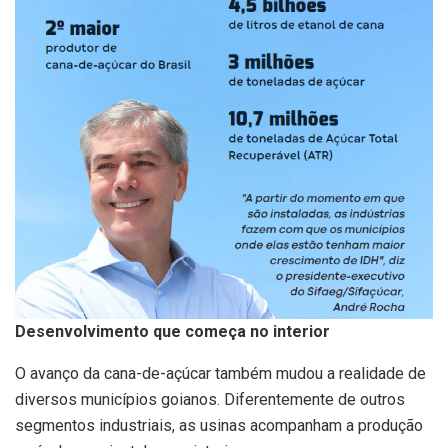
Desenvolvimento que começa no interior
O avanço da cana-de-açúcar também mudou a realidade de
diversos municípios goianos. Diferentemente de outros
segmentos industriais, as usinas acompanham a produção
◇ ◇ ◇
# [Exercise details]
All of the data should be returned word for word, with each picture left out.

# [Final answer]
Desenvolvimento que começa no interior
O avanço da cana-de-açúcar também mudou a realidade de
diversos municípios goianos. Diferentemente de outros
segmentos industriais, as usinas acompanham a produção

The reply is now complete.